**PROBLEM TO WORK ON**. Beginning at the line that contains "Octane Marketing", write out each remaining line of the entries below exactly as it stands.

**DATA**.

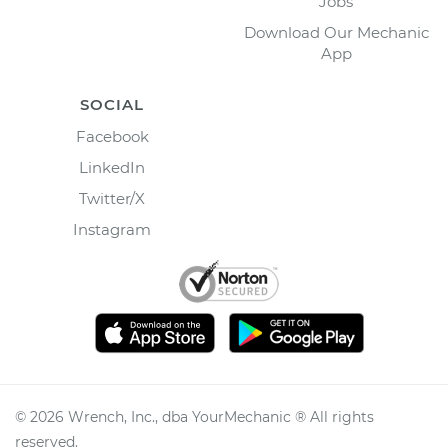
Jobs
Download Our Mechanic
App
SOCIAL
Facebook
LinkedIn
Twitter/X
Instagram
©
2026
Wrench, Inc., dba YourMechanic ® All rights
reserved.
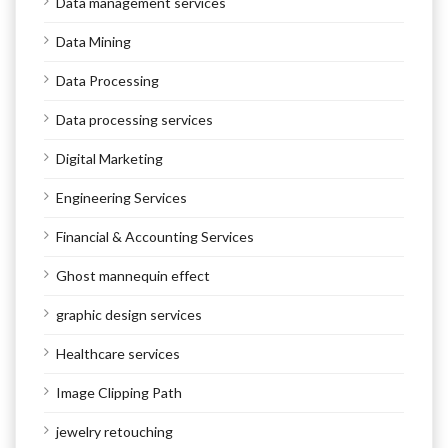
Data management services
Data Mining
Data Processing
Data processing services
Digital Marketing
Engineering Services
Financial & Accounting Services
Ghost mannequin effect
graphic design services
Healthcare services
Image Clipping Path
jewelry retouching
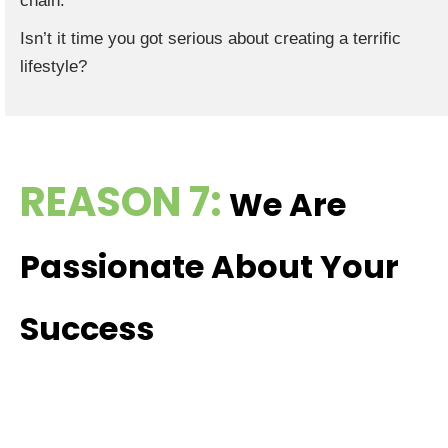
chain.
Isn’t it time you got serious about creating a terrific
lifestyle?
REASON 7:
We Are
Passionate About Your
Success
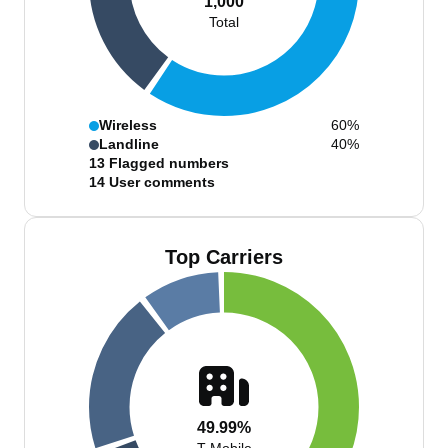
1,000
Total
Wireless
60%
Landline
40%
13
Flagged numbers
14
User comments
Top Carriers
49.99%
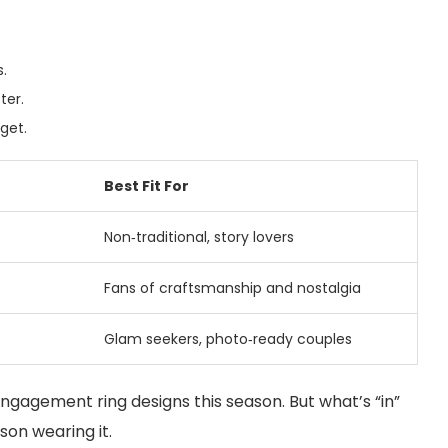
s.
ter.
get.
Best Fit For
Non‑traditional, story lovers
Fans of craftsmanship and nostalgia
Glam seekers, photo‑ready couples
gagement ring designs this season. But what’s “in”
rson wearing it.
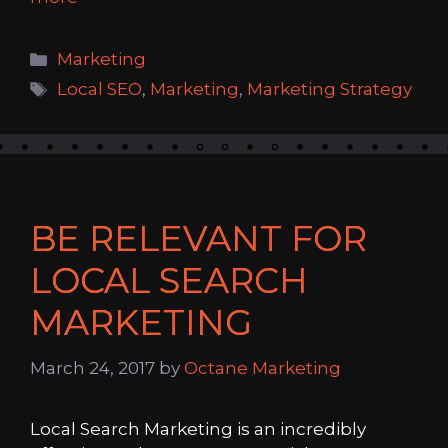
Categories
Marketing
Tags
Local SEO
,
Marketing
,
Marketing Strategy
BE RELEVANT FOR
LOCAL SEARCH
MARKETING
March 24, 2017
by
Octane Marketing
Local Search Marketing is an incredibly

**SOLUTION**.
Octane Marketing
Local Search Marketing is an incredibly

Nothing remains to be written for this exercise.